▶ _Directions for this task_: Using the material below, set down only the line containing "https://forum.30.com.tw/banner/adredirect.asp?" and the lines after it, unchanged.

── Provided entries

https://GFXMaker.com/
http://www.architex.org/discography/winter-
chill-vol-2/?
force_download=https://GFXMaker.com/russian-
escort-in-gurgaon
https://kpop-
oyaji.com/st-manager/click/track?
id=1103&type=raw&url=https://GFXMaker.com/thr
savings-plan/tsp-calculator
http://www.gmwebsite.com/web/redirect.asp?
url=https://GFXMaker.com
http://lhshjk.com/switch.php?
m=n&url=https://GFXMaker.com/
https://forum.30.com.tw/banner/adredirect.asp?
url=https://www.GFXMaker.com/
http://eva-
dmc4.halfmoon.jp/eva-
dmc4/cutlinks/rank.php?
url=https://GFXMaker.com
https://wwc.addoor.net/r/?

────

▶ _Response to the task_:
https://forum.30.com.tw/banner/adredirect.asp?
url=https://www.GFXMaker.com/
http://eva-
dmc4.halfmoon.jp/eva-
dmc4/cutlinks/rank.php?
url=https://GFXMaker.com
https://wwc.addoor.net/r/?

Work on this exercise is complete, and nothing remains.